Sempre muito presente na luta pela recuperação do território tupinambá, dona Domingas atuava ao lado de seu companheiro, também batalhador, seu Pedro Braz, falecido em maio de 2018. Juntos, eles construíram na região da Sapucaieira, onde viviam em um sítio com membros de sua família extensa, um espaço de mobilização, articulando-se com outras famílias indígenas em defesa dos direitos tupinambá. Dona Domingas vivenciou na infância a toma das terras de sua família. Ela era sobrinha-neta de Marcellino José Alves, que, nas décadas de 1920 e 1930, mobilizou-se junto a outros companheiros para tentar barrar o avanço não indígena no território tupinambá. Após ter sido preso seguidas vezes, em 1937 ele desapareceu.

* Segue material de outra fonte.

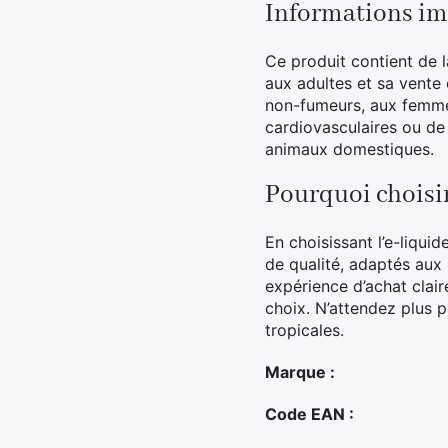
Informations im
Ce produit contient de 
aux adultes et sa vente 
non-fumeurs, aux femmes
cardiovasculaires ou de
animaux domestiques.
Pourquoi choisi
En choisissant l’e-liqu
de qualité, adaptés aux
expérience d’achat clair
choix. N’attendez plus p
tropicales.
Marque :
Code EAN :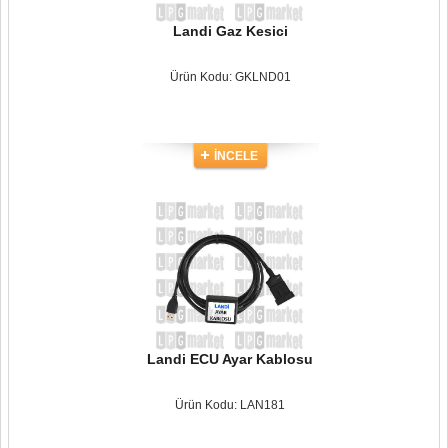
Landi Gaz Kesici
Ürün Kodu: GKLND01
İNCELE
Landi ECU Ayar Kablosu
Ürün Kodu: LAN181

No início dos anos 1980, o sítio de dona Domingas e seu Pedro se tornou ponto de referência para as atividades da Pastoral da Criança na região, atraindo parentes para a pesagem das crianças e outros encontros. As ações desenvolvidas ao longo das décadas de 1980 e 1990 junto à Pastoral e a organizações relacionadas à educação popular e a outras frentes de luta por direitos, como veremos adiante, possibilitariam a ativação de uma rede ampliada de parentes.

Ao lado de dona Nivalda Amaral (que, a partir de Olivença, impulsava as atividades da Pastoral), Núbia Batista (professora envolvida em iniciativas de educação popular) e Valdelice Amaral (que seria a primeira cacica do povo Tupinambá), a professora Pedrísia Damásio de Oliveira, filha de dona Domingas e seu Pedro, tornou-se à época uma das figuras mais proeminentes da mobilização tupinambá. As movimentações desencadeadas então levariam, no começo dos anos 2000, à demanda em face do Estado brasileiro por reconhecimento dos direitos territoriais dos Tupinambá.

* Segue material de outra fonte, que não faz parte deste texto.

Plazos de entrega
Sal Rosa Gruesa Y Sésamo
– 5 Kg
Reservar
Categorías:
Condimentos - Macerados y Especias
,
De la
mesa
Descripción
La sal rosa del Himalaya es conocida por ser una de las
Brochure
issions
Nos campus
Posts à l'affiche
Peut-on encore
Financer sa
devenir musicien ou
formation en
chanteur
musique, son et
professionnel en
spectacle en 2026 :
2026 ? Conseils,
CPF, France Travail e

Iniciado em 2004, o procedimento de demarcação da Terra Indígena Tupinambá de Olivença (que se estende por partes dos municípios de Buerarema, Ilhéus, São José da Vitória e Una) ainda não foi concluído, violando-se todos os prazos legais. Em dezembro de 2019, o então ministro da Justiça Sérgio Moro devolveu à Fundação Nacional do Índio (Funai) os processos de demarcação de 17 áreas, incluindo a Terra Indígena Tupinambá de Olivença, medida que só viria a público no final de janeiro de 2020, com a publicação de reportagem pela Folha de S.Paulo.

No quadro da pandemia, a ausência de regularização fundiária aumenta a vulnerabilidade dos Tupinambá, elevando os riscos de contaminação. De acordo com o último boletim Covid-19 Monitoramento entre Povos e Terras Indígenas na Bahia, publicado em 7 de agosto pela Associação Nacional de Ação Indigenista (Anaí) e pelo Movimento Unido dos Povos e Organizações Indígenas da Bahia (Mupoiba), já se contabilizam entre os Tupinambá 92 contágios acumulados. E há ainda 31 pessoas sintomáticas à espera do resultado dos testes. Ainda segundo o boletim, os casos se espalham por diversas aldeias.

Dona Domingas, filhas, netos e netas. Foto: Susana Matos Viegas

Dona Domingas, filhas, netos e netas. Foto: Susana Matos Viegas

A trajetória de dona Domingas

Dona Domingas nasceu na década de 1930 na Serra das Trempes, no território tupinambá. Devido ao parentesco direto com  Marcellino, sua família foi vítima de perseguições recorrentes. Uma notícia publicada pelo Diário da Tarde em 7 de novembro de 1929 (reproduzida pela antropóloga Susana Viegas em seu livro Terra calada: os Tupinambá na Mata Atlântica do Sul da Bahia, de 2007) informa a prisão de Marcellino e cinco parentes, incluindo o avô e o pai de dona Domingas.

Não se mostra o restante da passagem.